Il en va sans doute ainsi en Tunisie, depuis l’effondrement du régime politique et la propulsion de toute la société dans une nouvelle période de profondes incertitudes quant à son devenir.

La métaphore d’Antonio Gramsci n’a jamais été autant d’actualité: « Le vieux monde se meurt, le nouveau monde tarde à apparaître et dans ce clair-obscur surgissent les monstres ».

Partout et dans les moindres plis et replis de la société, l’aléatoire, l’arbitraire, l’injustifié, l’immérité se sont insinués subrepticement partout, tant dans les rapports sociaux et interpersonnels que dans les relations à l’Etat et à ses institutions.

La liquéfaction de la société tunisienne s’observe à tous les étages.

Il ne s’agit pas de simples indices disséminés ici et là, mais bien d’une nouvelle séquence historique marquée par la déliquescence des institutions publiques, l’explosion de l’incivilité (y compris fiscale), la décomposition de la société politique avant même de s’être réellement constituée (tourisme politique), sur fond de dégénérescence de sa base économique et de ses mécanismes de fonctionnement.

Une personne sur deux en âge de travailler est désormais reléguer dans l’espace de l’économie informelle, vivant d’expédients, sans le moindre espoir d’en sortir ! La désindexation continue des salaires de l’inflation a fini aussi par laminer le pouvoir d’achat réel (et pas nominal) des couches intermédiaires les poussant à rechercher des échappatoires plus ou moins licites (2e activité, rétribution du soutien scolaire, prébendes diverses pour services rendus)….

La liste est bien trop longue, mais l’on pourrait tout autant observer les phénomènes de nécrose aux plans culturel et éthique: défiance tous azimuts, perte des horizons de sens, recroquevillement identitaire confessionnel ou régional ! On pourrait ainsi multiplier les angles d’approche qui témoignent de cette liquéfaction avancée.

Zygmunt Bauman décrit cette dilution du lien social: « La modernité liquide ne se fixe aucun objectif et ne trace aucune ligne d’arrivée ; plus précisément, elle n’attribue la qualité de la permanence qu’à l’état d’éphémère.

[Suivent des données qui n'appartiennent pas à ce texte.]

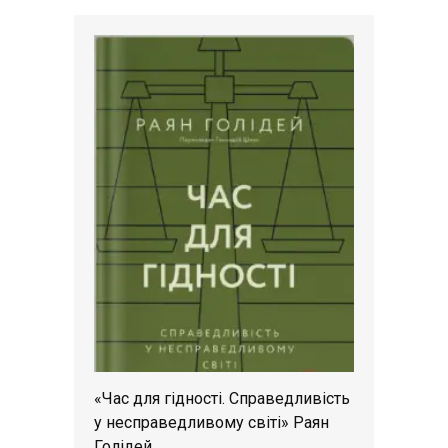
«Час для гідності. Справедливість
у несправедливому світі» Раян
Голідей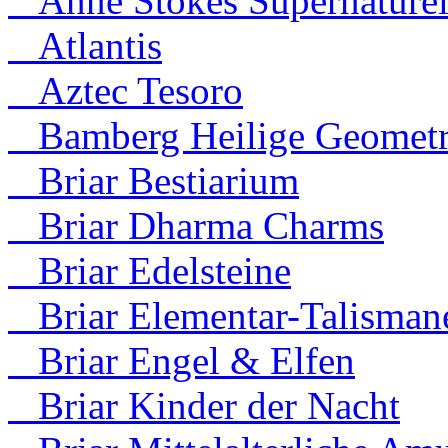
Anne Stokes Supernaturel
Atlantis
Aztec Tesoro
Bamberg Heilige Geometr
Briar Bestiarium
Briar Dharma Charms
Briar Edelsteine
Briar Elementar-Talisman
Briar Engel & Elfen
Briar Kinder der Nacht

Le temps s’écoule, il n’avance plus ».

Liquéfaction économique (précarité envahissante), liquéfaction sociale (dépossession du sens de l’existence dans un monde dont on ne maîtrise plus les règles), liquéfaction politique (désenchantement pour la chose publique, nomadisme, incapacité à produire un horizon crédible…). Peut-être conviendrait-il d’ajouter le consumérisme forcené des fractions encore épargnées par cette crise générale. Dans ce « clair-obscur », la capacité à consommer tend désormais à définir le statut social !

La société liquide apparaît bien pour ce qu’elle est : celle du mouvement perpétuel où l’éphémère et le nouveau ont pris le pas sur le nécessaire ou l’utile et le durable. De manière plus triviale mais somme toute appropriée, une société devient liquide quand « ni le travail, ni l’amour, ni l’amitié ne sont plus des structures solides », et dans laquelle s’instaure l’extrême précarité des liens intimes et sociaux.

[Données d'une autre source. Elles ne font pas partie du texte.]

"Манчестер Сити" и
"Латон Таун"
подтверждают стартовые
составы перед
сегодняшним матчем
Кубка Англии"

Le désarroi frappe alors… et se généralise de proche en proche, source inépuisable d’anxiété, d’humeurs irascibles, colériques et rageuses débouchant irrémédiablement sur des surenchères incontrôlables, des troubles allant des contestations corporatistes à la multiplication des mouvements d’insoumission.

La société politique (gouvernement des hommes et administration des choses) est au cœur de cette liquéfaction.

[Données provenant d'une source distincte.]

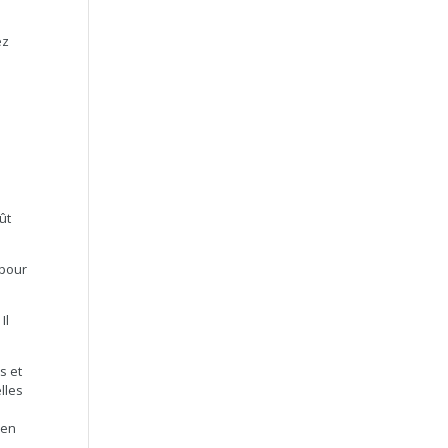
ez
ût
 pour
Il
s et
lles
 en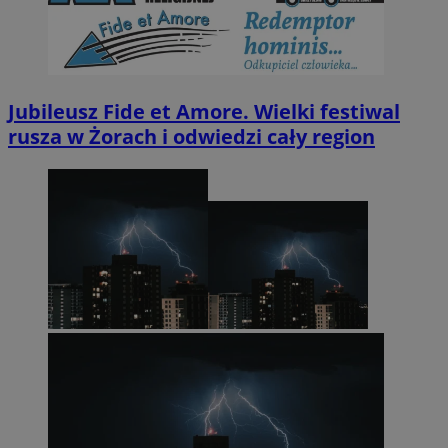
Jubileusz Fide et Amore. Wielki festiwal
rusza w Żorach i odwiedzi cały region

Elle est, -a contrario de ce que l’on pouvait attendre-, proprement incapable de se projeter à moyen ou long terme. Tergiversation, atermoiement, indétermination, louvoiement, sont, -sans le moindre doute- les qualificatifs qui la caractérisent le mieux depuis l’instauration de la 2e République !

Dans ce pays de tradition réformiste, pas l’ombre d’une réforme ! Les clivages gauche-droite, progressiste-conservateur, marqueurs essentiels de toute vie politique, se sont pour ainsi dire estompés, affadis pour laisser place à une « gestion de l’existant », insipide, inconsistante (car ne touchant à rien) incapable de relever les défis des temps nouveaux: le travail digne, l’égalité concrète des chances, mais aussi les enjeux majeurs du changement climatique : souveraineté alimentaire, énergétique… Tout cela, il est vrai, sous les auspices d’un « peuple de votants » devenu lui aussi liquide, irrésolu, fantasque, indifférent ou absent et des rapports de force également changeants, imprévisibles et instables.

Pas étonnant alors que surgisse dans ce « clair-obscur » une forme inédite de l’exercice du pouvoir qui se sépare sans grande difficulté du régime des partis politiques et qui affirme la fin de toute médiation avec la société civile.

Une consécration qui ne doit rien au hasard dans la mesure où cette même société atomisée, lassée de promesses non tenues et de l’absence de confrontations de points de vue divergents finit par s’en remettre à une personnalité perçue comme sauveur providentiel au-dessus des miasmes partisans.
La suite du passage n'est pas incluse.